Lech Kaczyński: Rzeczpospolita to nie tylko "nocny stróż"
- Polacy potrzebują i zasługują na sprawne państwo, Rzeczpospolita to nie tylko "nocny stróż", a władza rządowa i samorządowa musi czynić dużo więcej niż należy do obowiązków takiego stróża - ocenił prezydent Lech Kaczyński, odbierając podczas uroczystej sesji rady Nowego Sącza tytuł honorowego obywatelstwa tego miasta.
09.11.2009 16:22
Lech Kaczyński uważa, że polskie państwo musi być sprawne, aby spełniać swoje zadania i wyjść z obecnych kłopotów. Jak zaznaczył, jest przekonany, że nasz kraj zasłużył i potrzebuje takiego państwa.

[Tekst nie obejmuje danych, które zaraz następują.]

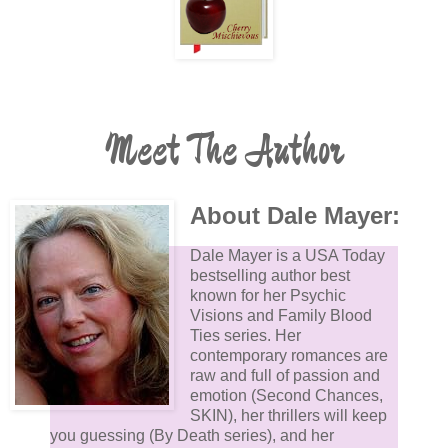
Meet The Author
About Dale Mayer:
Dale Mayer is a USA Today
bestselling author best
known for her Psychic
Visions and Family Blood
Ties series. Her
contemporary romances are
raw and full of passion and
emotion (Second Chances,
SKIN), her thrillers will keep
you guessing (By Death series), and her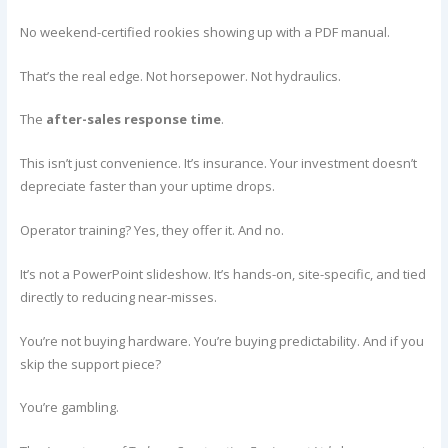
No weekend-certified rookies showing up with a PDF manual.
That’s the real edge. Not horsepower. Not hydraulics.
The
after-sales response time
.
This isn’t just convenience. It’s insurance. Your investment doesn’t
depreciate faster than your uptime drops.
Operator training? Yes, they offer it. And no.
It’s not a PowerPoint slideshow. It’s hands-on, site-specific, and tied
directly to reducing near-misses.
You’re not buying hardware. You’re buying predictability. And if you
skip the support piece?
You’re gambling.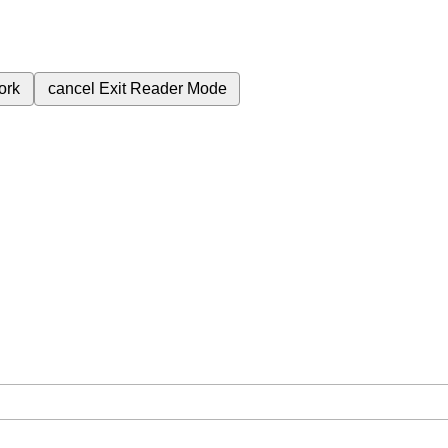
ork
cancel
Exit Reader Mode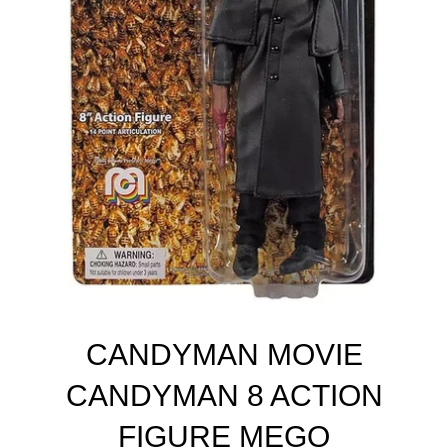
CANDYMAN MOVIE
CANDYMAN 8 ACTION
FIGURE MEGO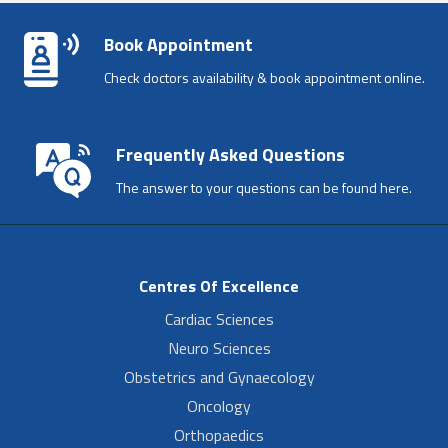
Book Appointment
Check doctors availability & book appointment online.
Frequently Asked Questions
The answer to your questions can be found here.
Centres Of Excellence
Cardiac Sciences
Neuro Sciences
Obstetrics and Gynaecology
Oncology
Orthopaedics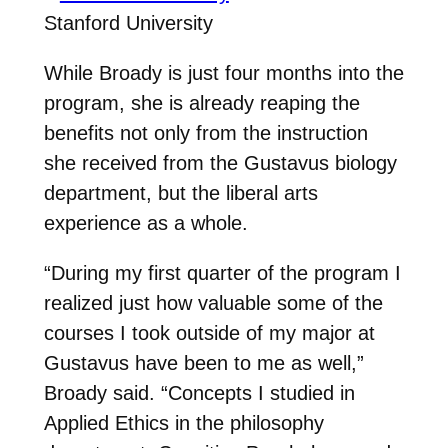
Stanford University
While Broady is just four months into the
program, she is already reaping the
benefits not only from the instruction
she received from the Gustavus biology
department, but the liberal arts
experience as a whole.
“During my first quarter of the program I
realized just how valuable some of the
courses I took outside of my major at
Gustavus have been to me as well,”
Broady said. “Concepts I studied in
Applied Ethics in the philosophy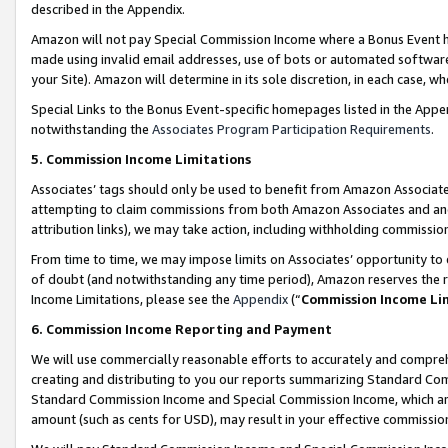
described in the Appendix.
Amazon will not pay Special Commission Income where a Bonus Event has
made using invalid email addresses, use of bots or automated software,
your Site). Amazon will determine in its sole discretion, in each case, w
Special Links to the Bonus Event-specific homepages listed in the Appe
notwithstanding the
Associates Program Participation Requirements
.
5. Commission Income Limitations
Associates’ tags should only be used to benefit from Amazon Associates
attempting to claim commissions from both Amazon Associates and ano
attribution links), we may take action, including withholding commissio
From time to time, we may impose limits on Associates’ opportunity t
of doubt (and notwithstanding any time period), Amazon reserves the ri
Income Limitations, please see the
Appendix
(“
Commission Income Li
6. Commission Income Reporting and Payment
We will use commercially reasonable efforts to accurately and comprehe
creating and distributing to you our reports summarizing Standard C
Standard Commission Income and Special Commission Income, which are 
amount (such as cents for USD), may result in your effective commission 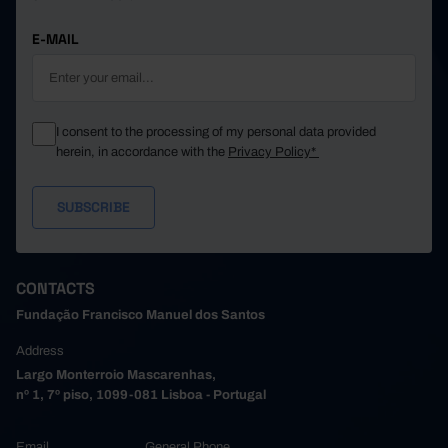
E-MAIL
I consent to the processing of my personal data provided
herein, in accordance with the
Privacy Policy*
CONTACTS
Fundação Francisco Manuel dos Santos
Address
Largo Monterroio Mascarenhas,
nº 1, 7º piso, 1099-081 Lisboa - Portugal
Email
General Phone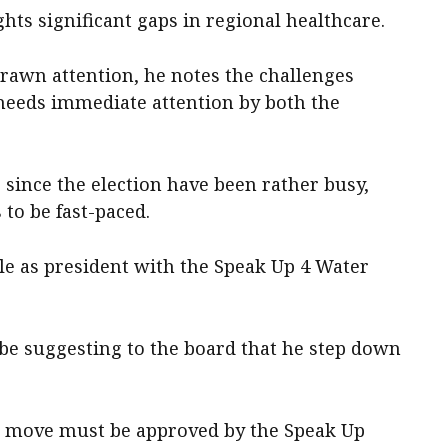
hts significant gaps in regional healthcare.
drawn attention, he notes the challenges
 needs immediate attention by both the
s since the election have been rather busy,
 to be fast-paced.
le as president with the Speak Up 4 Water
be suggesting to the board that he step down
his move must be approved by the Speak Up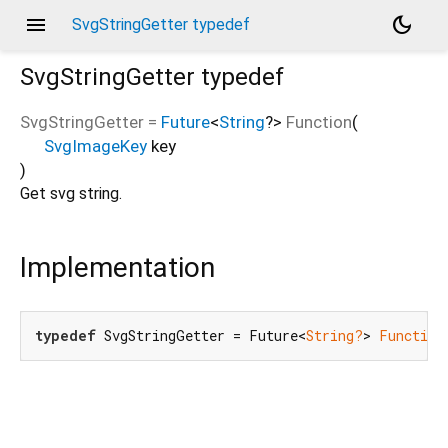
menu
dark_mode
SvgStringGetter typedef
SvgStringGetter
typedef
SvgStringGetter
=
Future
<
String
?
>
Function
(
SvgImageKey
key
)
Get svg string.
Implementation
typedef
 SvgStringGetter = Future<
String?
> 
Function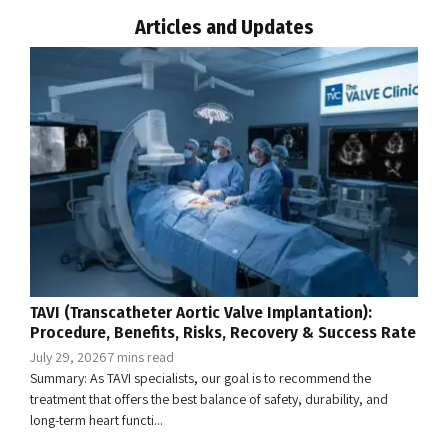
Articles and Updates
TAVI (Transcatheter Aortic Valve Implantation):
Procedure, Benefits, Risks, Recovery & Success Rate
July 29, 2026
7 mins read
Summary: As TAVI specialists, our goal is to recommend the
treatment that offers the best balance of safety, durability, and
long-term heart functi...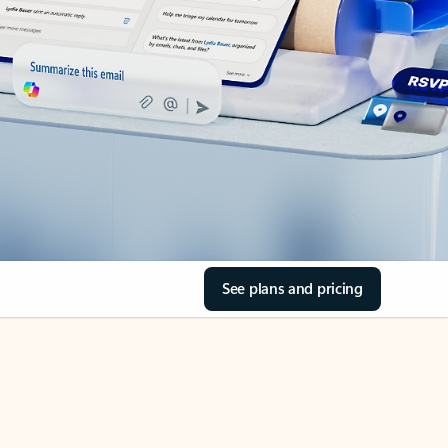
See plans and pricing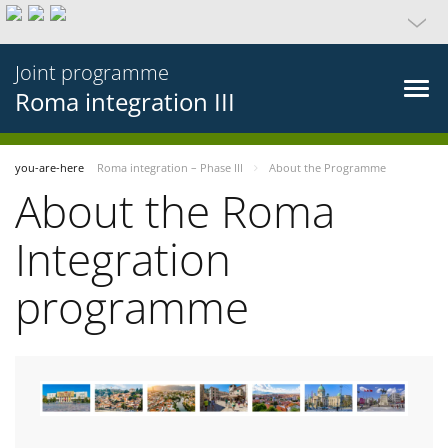
Joint programme
Roma integration III
you-are-here
Roma integration – Phase III
About the Programme
About the Roma
Integration
programme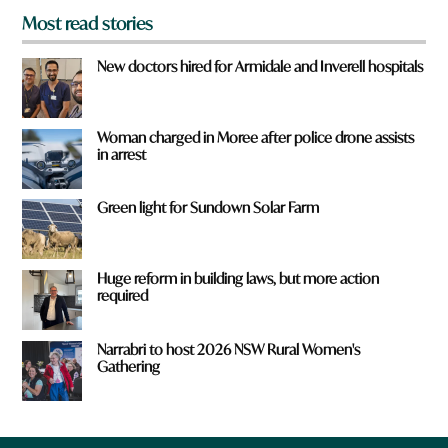
Most read stories
New doctors hired for Armidale and Inverell hospitals
Woman charged in Moree after police drone assists
in arrest
Green light for Sundown Solar Farm
Huge reform in building laws, but more action
required
Narrabri to host 2026 NSW Rural Women's
Gathering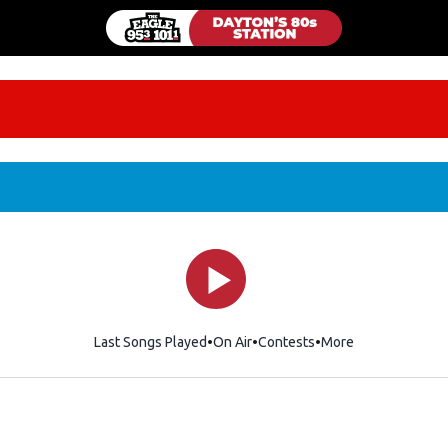
Last Songs Played
On Air
Contests
More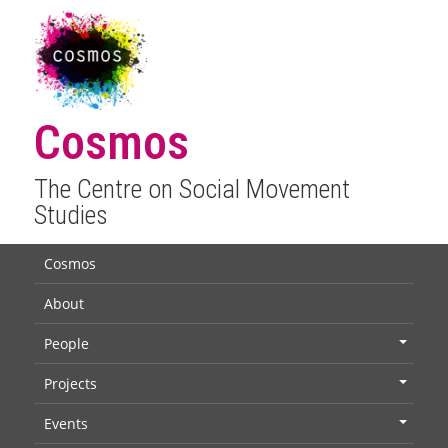
Cosmos
The Centre on Social Movement
Studies
Cosmos
About
People
+
Projects
+
Events
+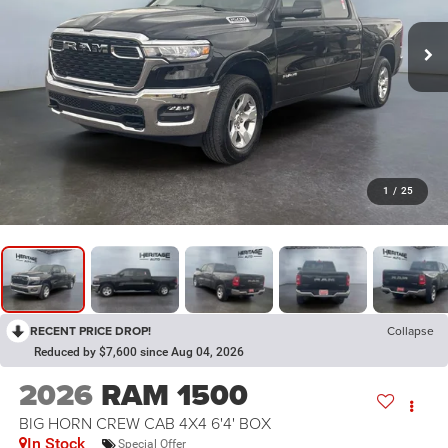
1
/
25
RECENT PRICE DROP!
Collapse
Reduced by $7,600 since Aug 04, 2026
2026
RAM 1500
BIG HORN CREW CAB 4X4 6'4' BOX
In Stock
Special Offer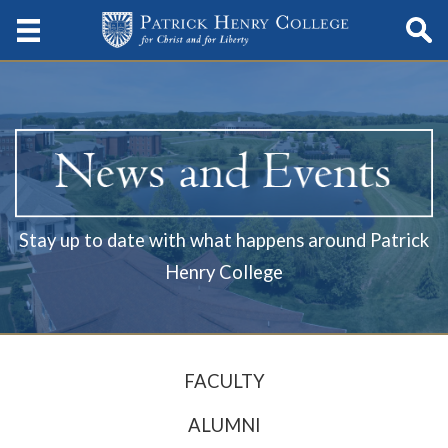
Stay up to date with what happens around Patrick
Henry College
FACULTY
ALUMNI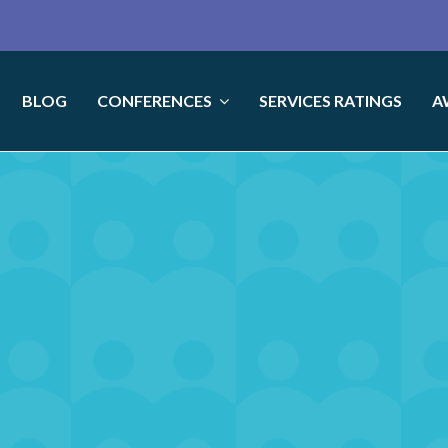
BLOG
CONFERENCES
SERVICES RATINGS
A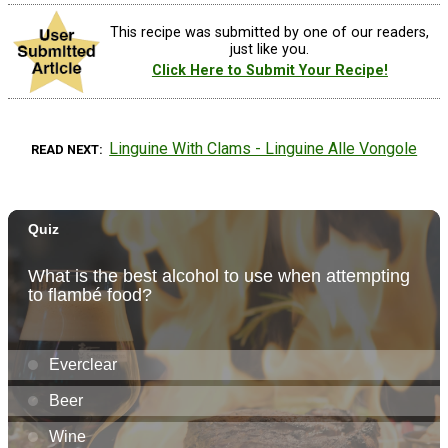
This recipe was submitted by one of our readers,
just like you.
Click Here to Submit Your Recipe!
Linguine With Clams - Linguine Alle Vongole
READ NEXT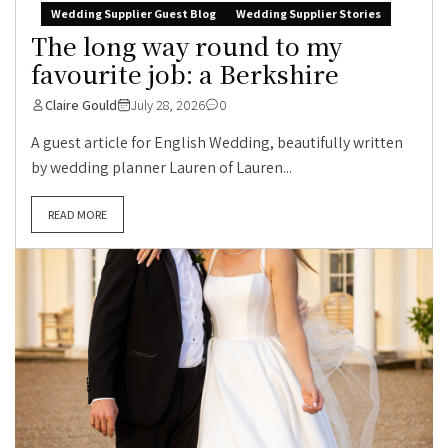
Wedding Supplier Guest Blog
Wedding Supplier Stories
The long way round to my
favourite job: a Berkshire
Claire Gould
July 28, 2026
0
A guest article for English Wedding, beautifully written
by wedding planner Lauren of Lauren...
READ MORE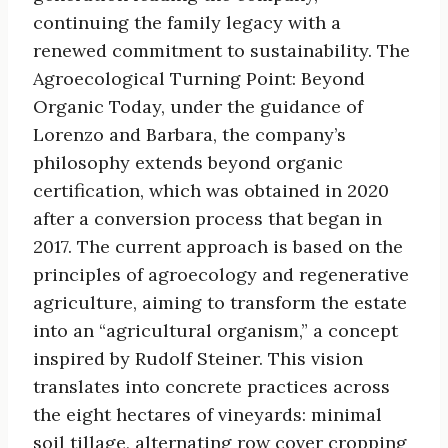
continuing the family legacy with a
renewed commitment to sustainability. The
Agroecological Turning Point: Beyond
Organic Today, under the guidance of
Lorenzo and Barbara, the company’s
philosophy extends beyond organic
certification, which was obtained in 2020
after a conversion process that began in
2017. The current approach is based on the
principles of agroecology and regenerative
agriculture, aiming to transform the estate
into an “agricultural organism,” a concept
inspired by Rudolf Steiner. This vision
translates into concrete practices across
the eight hectares of vineyards: minimal
soil tillage, alternating row cover cropping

Dodał, że trzeba do niego "krok po kroku" dążyć.
W ocenie Lecha Kaczyńskiego o tym, czym będzie Polska za 20 lat, w dużym stopniu zadecydują ludzie, którzy stanowią dziś elity poszczególnych regionów i miast. - To oni, ich poczucie obowiązku, kwalifikacje, przywiązanie do małej ojczyzny, które jednak zawsze musi być tylko pochodną przywiązania do ojczyzny wielkiej, zadecyduje o tym, jaką będziemy mieli Polskę - mówił prezydent.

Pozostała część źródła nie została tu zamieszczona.